Your assignment:
Below are some records; output exactly the lines from the line with "Portfolio (178, 2353)" to the line with "FAQ's (174, 2403)", both ends kept, and nothing more.

(Stored items from a collection)

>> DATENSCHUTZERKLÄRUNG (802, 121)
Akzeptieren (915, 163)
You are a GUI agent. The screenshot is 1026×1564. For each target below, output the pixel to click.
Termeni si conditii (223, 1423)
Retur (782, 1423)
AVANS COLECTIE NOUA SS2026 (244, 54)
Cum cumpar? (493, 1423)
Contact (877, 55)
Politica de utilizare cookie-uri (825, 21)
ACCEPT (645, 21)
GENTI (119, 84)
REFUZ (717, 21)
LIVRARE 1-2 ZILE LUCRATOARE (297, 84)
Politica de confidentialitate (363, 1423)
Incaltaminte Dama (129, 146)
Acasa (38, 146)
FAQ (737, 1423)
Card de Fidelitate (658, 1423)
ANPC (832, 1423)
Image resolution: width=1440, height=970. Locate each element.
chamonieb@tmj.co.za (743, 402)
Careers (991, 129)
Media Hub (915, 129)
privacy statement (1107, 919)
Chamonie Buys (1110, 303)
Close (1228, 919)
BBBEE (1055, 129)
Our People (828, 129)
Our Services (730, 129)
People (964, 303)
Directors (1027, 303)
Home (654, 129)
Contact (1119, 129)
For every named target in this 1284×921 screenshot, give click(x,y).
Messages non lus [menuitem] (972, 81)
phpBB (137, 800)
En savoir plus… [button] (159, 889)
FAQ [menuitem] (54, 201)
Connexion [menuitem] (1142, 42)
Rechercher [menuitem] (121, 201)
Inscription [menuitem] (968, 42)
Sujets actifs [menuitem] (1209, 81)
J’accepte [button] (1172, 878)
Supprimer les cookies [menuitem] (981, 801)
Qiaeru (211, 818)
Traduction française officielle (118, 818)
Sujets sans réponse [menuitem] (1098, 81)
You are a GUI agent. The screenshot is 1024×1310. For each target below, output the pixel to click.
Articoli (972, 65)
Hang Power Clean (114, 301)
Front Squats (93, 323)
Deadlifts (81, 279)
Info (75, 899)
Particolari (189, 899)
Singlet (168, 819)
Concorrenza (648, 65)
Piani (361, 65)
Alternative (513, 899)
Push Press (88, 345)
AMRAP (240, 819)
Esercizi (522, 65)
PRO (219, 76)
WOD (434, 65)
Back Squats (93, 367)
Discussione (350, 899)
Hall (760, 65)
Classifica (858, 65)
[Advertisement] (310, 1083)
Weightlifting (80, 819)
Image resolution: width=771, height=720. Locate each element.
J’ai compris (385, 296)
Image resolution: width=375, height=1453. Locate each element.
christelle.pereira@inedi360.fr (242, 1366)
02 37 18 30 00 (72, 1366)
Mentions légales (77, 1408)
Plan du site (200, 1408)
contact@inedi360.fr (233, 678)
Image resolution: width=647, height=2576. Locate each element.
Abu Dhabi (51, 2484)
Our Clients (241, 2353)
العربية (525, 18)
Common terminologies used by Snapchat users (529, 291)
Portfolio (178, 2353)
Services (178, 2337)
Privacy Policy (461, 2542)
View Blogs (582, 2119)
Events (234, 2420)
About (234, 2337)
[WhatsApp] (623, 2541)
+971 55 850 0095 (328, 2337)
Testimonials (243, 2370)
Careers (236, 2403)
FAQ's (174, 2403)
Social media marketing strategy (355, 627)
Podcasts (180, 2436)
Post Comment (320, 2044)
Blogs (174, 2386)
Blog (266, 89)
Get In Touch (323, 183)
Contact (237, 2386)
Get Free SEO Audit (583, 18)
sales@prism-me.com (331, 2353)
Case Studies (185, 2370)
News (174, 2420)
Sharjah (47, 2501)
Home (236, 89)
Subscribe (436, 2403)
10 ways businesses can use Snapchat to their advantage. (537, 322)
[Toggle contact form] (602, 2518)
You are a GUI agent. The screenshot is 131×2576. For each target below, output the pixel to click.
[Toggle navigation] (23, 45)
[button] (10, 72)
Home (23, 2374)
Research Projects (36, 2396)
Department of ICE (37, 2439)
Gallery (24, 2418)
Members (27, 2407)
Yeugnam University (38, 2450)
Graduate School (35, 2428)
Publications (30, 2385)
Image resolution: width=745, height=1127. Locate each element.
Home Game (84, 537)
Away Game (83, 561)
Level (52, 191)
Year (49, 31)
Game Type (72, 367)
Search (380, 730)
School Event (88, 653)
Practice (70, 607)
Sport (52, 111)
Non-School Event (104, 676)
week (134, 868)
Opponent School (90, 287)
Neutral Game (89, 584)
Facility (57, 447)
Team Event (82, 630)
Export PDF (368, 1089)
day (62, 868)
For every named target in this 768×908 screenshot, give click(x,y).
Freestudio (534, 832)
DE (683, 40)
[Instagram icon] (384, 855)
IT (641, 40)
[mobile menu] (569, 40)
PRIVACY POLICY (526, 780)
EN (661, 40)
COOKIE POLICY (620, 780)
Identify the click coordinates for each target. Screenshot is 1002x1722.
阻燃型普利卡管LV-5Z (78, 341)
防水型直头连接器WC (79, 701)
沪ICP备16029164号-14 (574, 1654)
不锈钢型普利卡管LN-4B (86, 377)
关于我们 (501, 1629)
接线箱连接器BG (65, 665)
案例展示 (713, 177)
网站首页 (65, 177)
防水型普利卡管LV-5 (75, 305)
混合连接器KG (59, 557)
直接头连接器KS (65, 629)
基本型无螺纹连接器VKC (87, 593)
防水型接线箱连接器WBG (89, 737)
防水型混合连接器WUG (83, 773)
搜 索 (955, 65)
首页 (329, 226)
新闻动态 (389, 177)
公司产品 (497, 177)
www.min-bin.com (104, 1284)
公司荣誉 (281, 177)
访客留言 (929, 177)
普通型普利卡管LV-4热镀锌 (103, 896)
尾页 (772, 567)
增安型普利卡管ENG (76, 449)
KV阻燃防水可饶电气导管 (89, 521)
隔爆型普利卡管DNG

Exercise result:
Portfolio (178, 2353)
Services (178, 2337)
Privacy Policy (461, 2542)
View Blogs (582, 2119)
Events (234, 2420)
About (234, 2337)
[WhatsApp] (623, 2541)
+971 55 850 0095 (328, 2337)
Testimonials (243, 2370)
Careers (236, 2403)
FAQ's (174, 2403)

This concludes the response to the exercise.